Título: Os pobres ficam nas bordas
Autor: Denise Assis
Fonte: Jornal do Brasil, 24/10/2005, Rio, p. A14
O motivo de nada disso ter ido adiante, na visão do mestre em Antropologia Social pela UFRJ e doutor em Sociologia pela Universidade de Rutgers, de Nova Jersey, EUA, Luiz Antônio Machado da Silva, não está apenas no descaso das autoridades. A questão, para ele, é muito mais profunda. É que a favela reproduz a luta de classes e é fruto da acomodação das diversas camadas da sociedade, sob o ''controle social'' do poder. Sem medo de errar, ele afirma: - Nenhuma política de intervenção de melhoria de condições habitacionais de população pobre jamais deu certo em lugar nenhum do mundo. Em alguns lugares atingiu a 10% da população, em outros chega a 12%, outros 5%, mas esta é uma questão que permite apenas ser negociada. Solução, não há - garante.
Investido da autoridade de quem pesquisa o assunto desde 1969, o antropólogo diz que para não enfrentar esse tipo de problema, só se o país tivesse aberto mão da industrialização e optado ''por um capitalismo light, o que teria sido impossível, dado ao rumo que trilhamos.''
Ele lembra que nos anos 20 houve um surto de industrialização relacionado com a Primeira Guerra, mas pouco intenso. A partir dos anos 30, o Brasil viveu um processo de industrialização, no sentido massivo. E ressalta que quem mudou de fato a relação industrial foi o presidente Juscelino Kubitschek.

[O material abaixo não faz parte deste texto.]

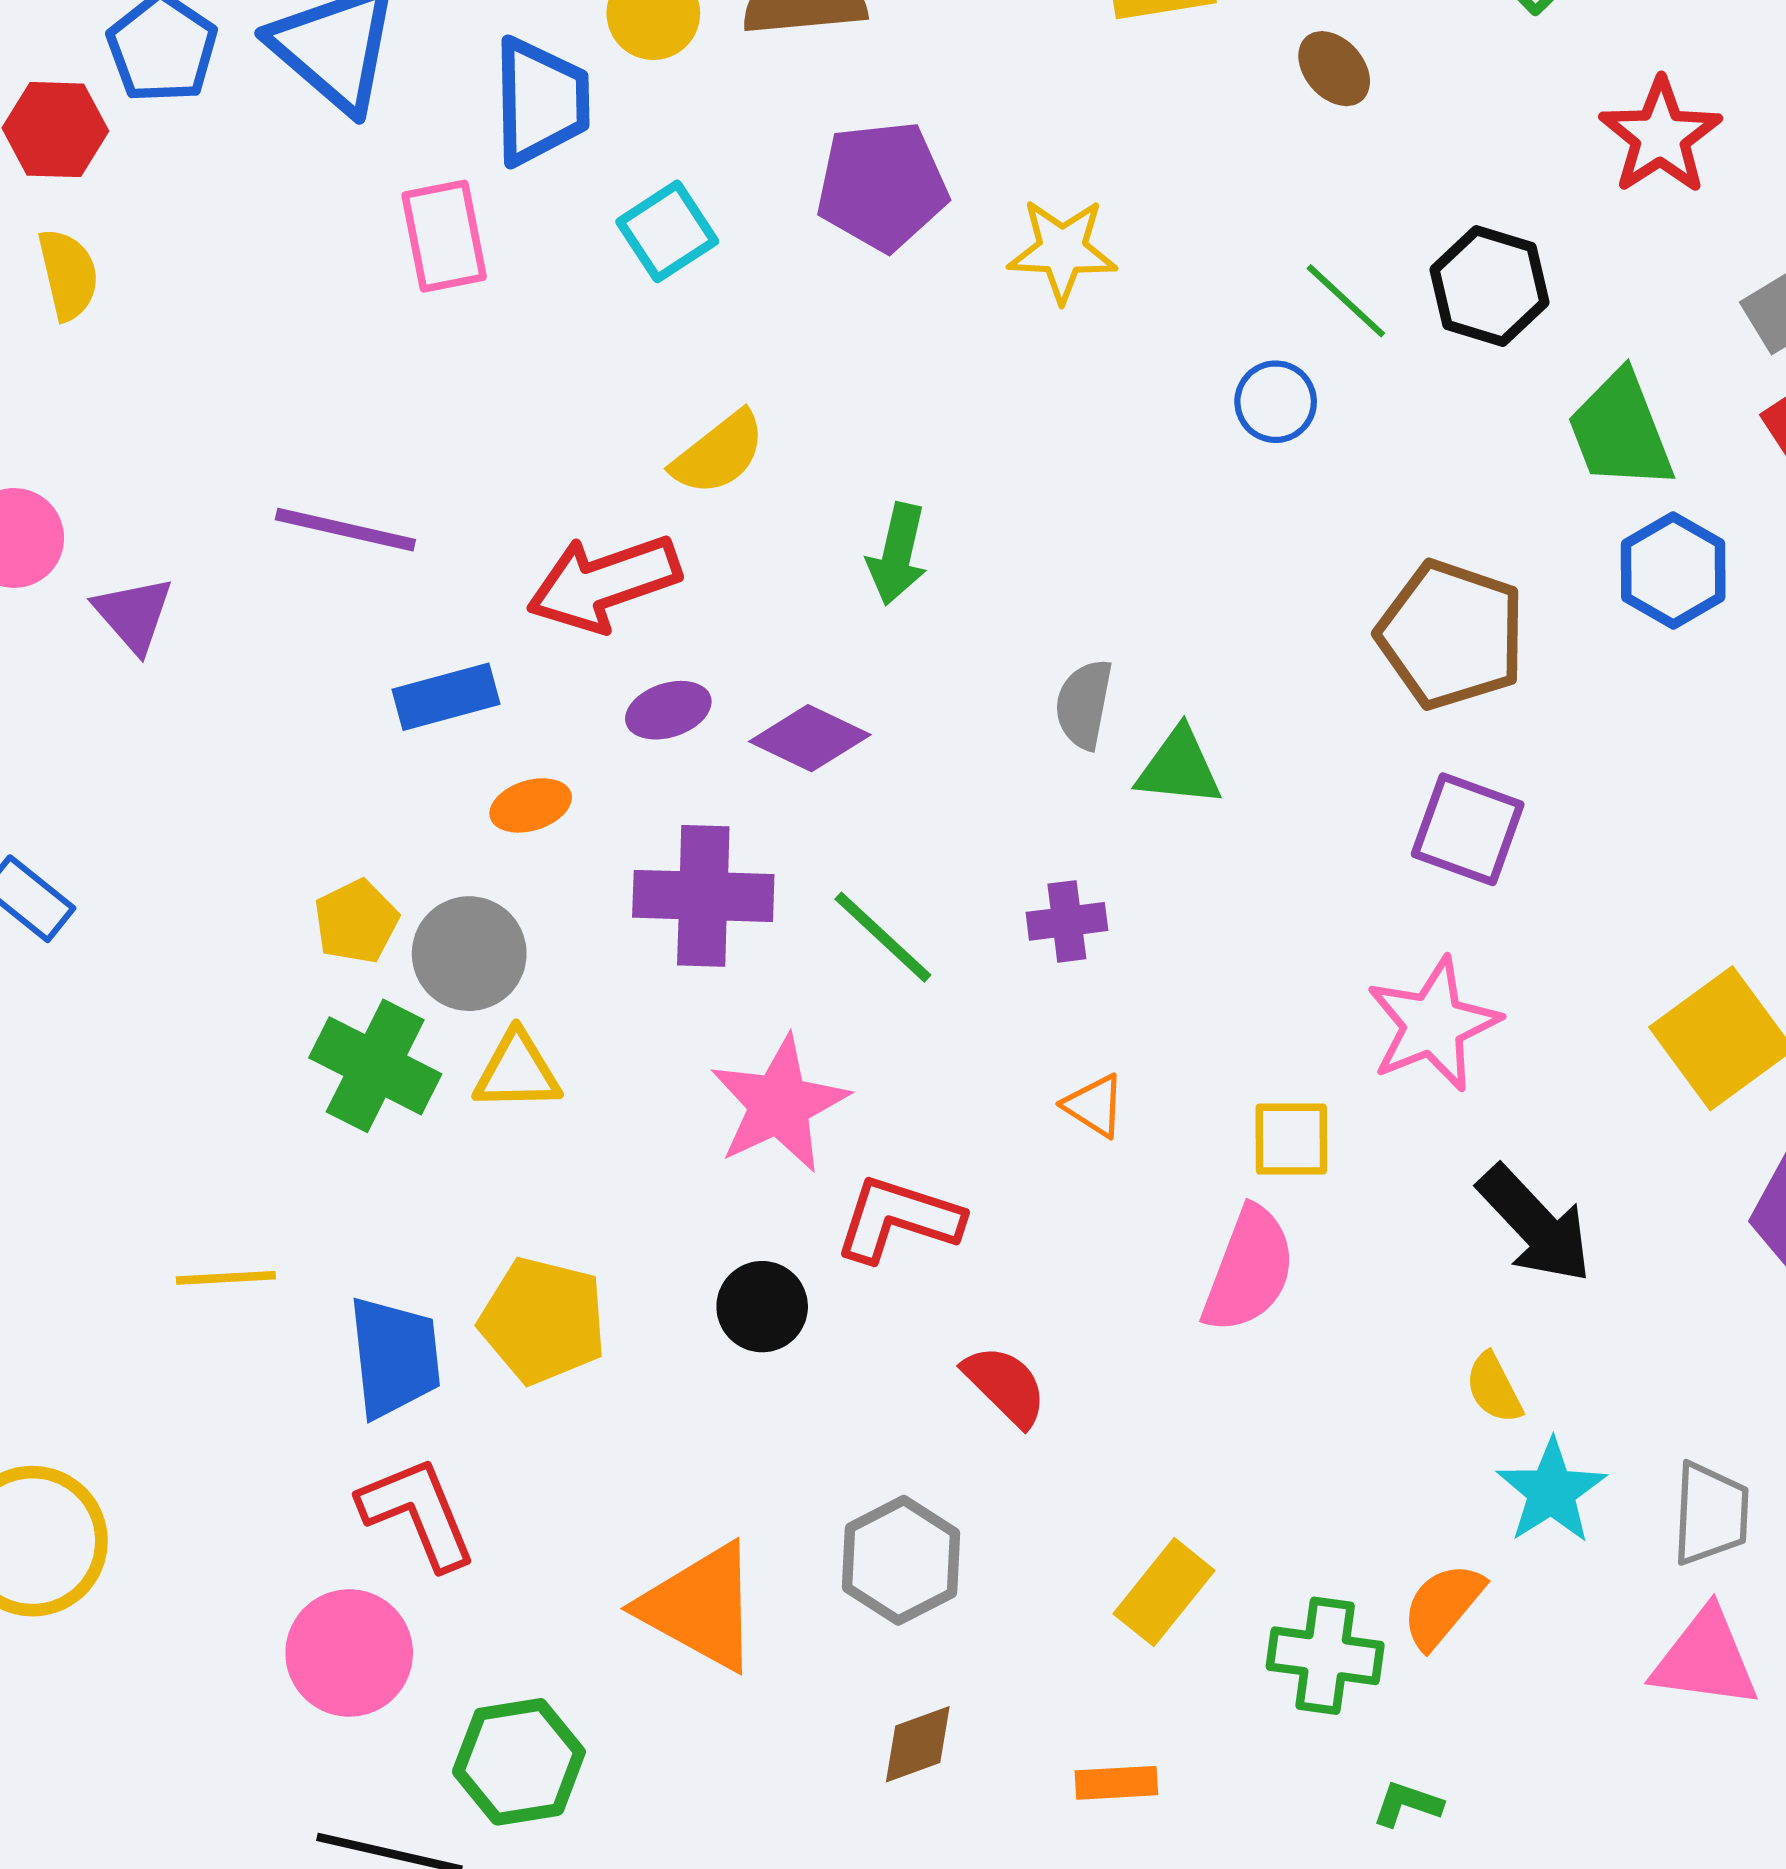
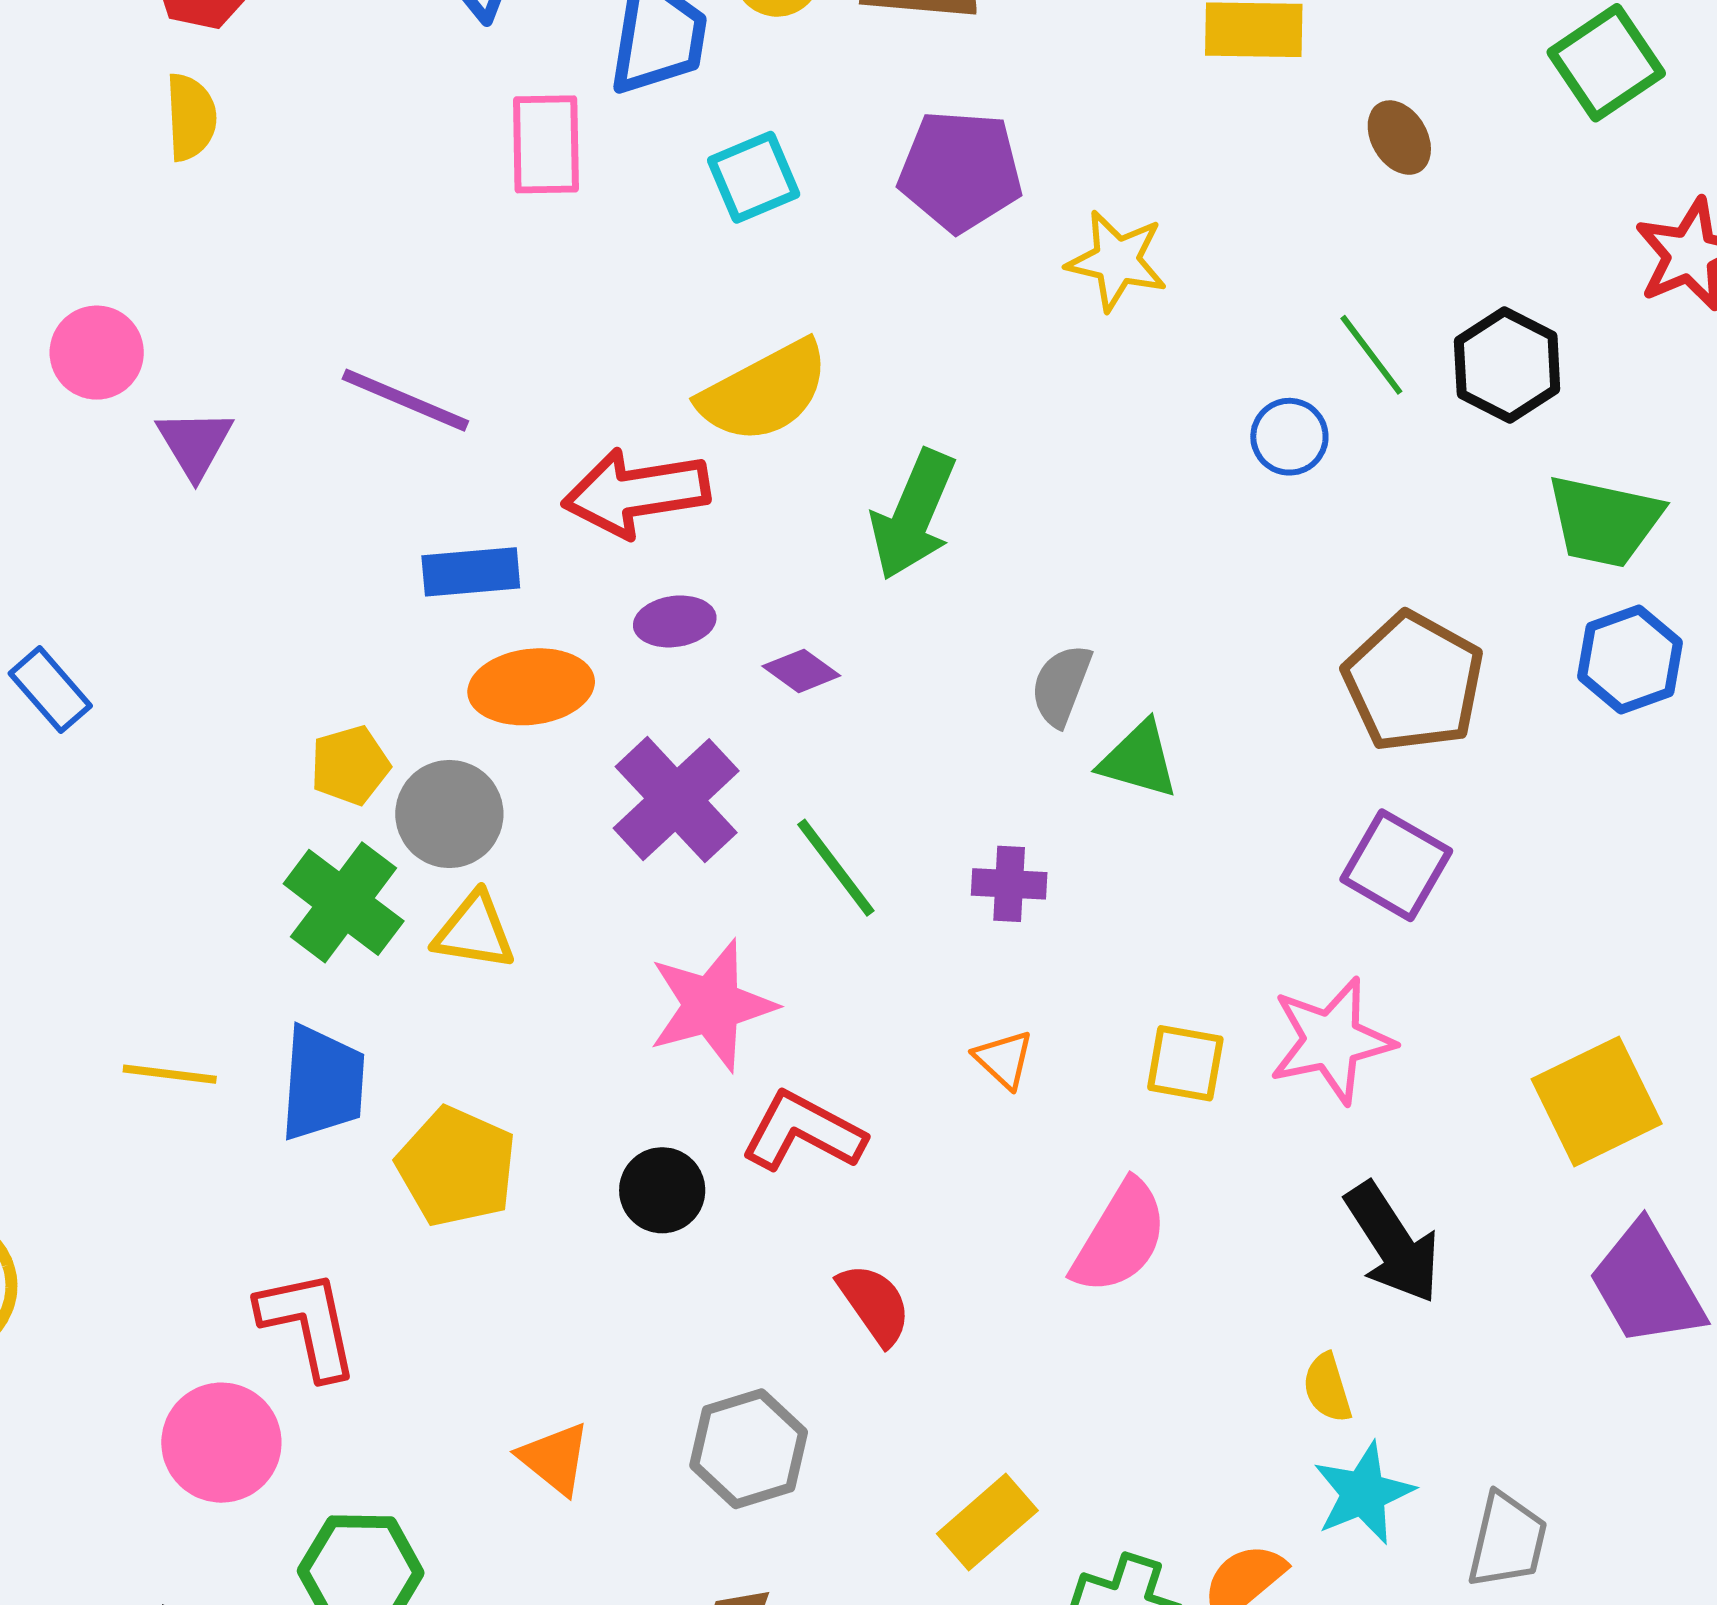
green trapezoid: (1620, 431) -> (1604, 521), turned -67
yellow semicircle: (719, 453) -> (764, 392), size x1.4
green arrow: (897, 554) -> (913, 515), size x1.4
purple diamond: (810, 738) -> (801, 671), size x0.7
orange ellipse: (531, 805) -> (531, 687), size x1.6
purple cross: (703, 896) -> (676, 800), turned 35
yellow square: (1291, 1139) -> (1185, 1063), moved
blue trapezoid: (395, 1357) -> (323, 1083), moved
orange triangle: (700, 1607) -> (555, 1458), size x0.6

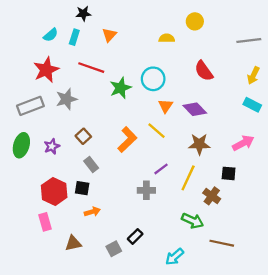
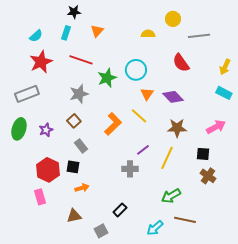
cyan semicircle: (51, 35) -> (36, 36), moved
gray line: (249, 41) -> (199, 36), moved
gray star: (66, 99) -> (79, 94), moved
brown cross: (212, 196) -> (208, 176), moved
green arrow: (193, 221) -> (171, 196), turned 126
brown triangle: (73, 243) -> (74, 216), moved
brown line: (222, 243) -> (185, 220), moved
gray square: (114, 249) -> (101, 231), moved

- O processo que começou nos anos 30 foi implantado sob a forma de substituição de importação e o país se consolidou como um país capitalista. Antes disso, a população sem recursos e sem vínculos já vinha ''orbitando'', em torno dos aglomerados de classe média, onde havia os recursos de sobrevivência - afirma o antropólogo. - A história da favela é essa. Os pobres foram ficando nas bordas. Foi a procura da aproximação das populações que já não eram mais agrícolas, aos novos recursos de sobrevivência.
Nesse processo de ''acomodação'' ao novo modelo, as favelas começaram a ficar próximas demais. Surgiram então, nos anos 20, as primeiras tentativas de solução. O governo estimulava os empresários a buscar empréstimos e financiamentos, a fim de organizar a habitação para seus funcionários e trabalhar suas mentalidades. O estímulo à iniciativa privada não deu certo.
- Não havia dinheiro, e o problema não era suficientemente grande a ponto de incomodá-los. Os empresários só desembolsariam recursos para organizar alguma coisa que os incomodassem. E o governo só se disporia a dar mais dinheiro se o problema fosse mais sério do que era. Não deu certo porque não precisava nada além do que foi feito para manter a coisa em 'banho-maria', vamos dizer assim - afirma.
Luiz conclui dizendo que nunca houve nem disponibilidade, nem alocação de recursos suficientes para fazer face nem a 5% das necessidades de produção de habitação. Não só no Brasil, como no mundo inteiro.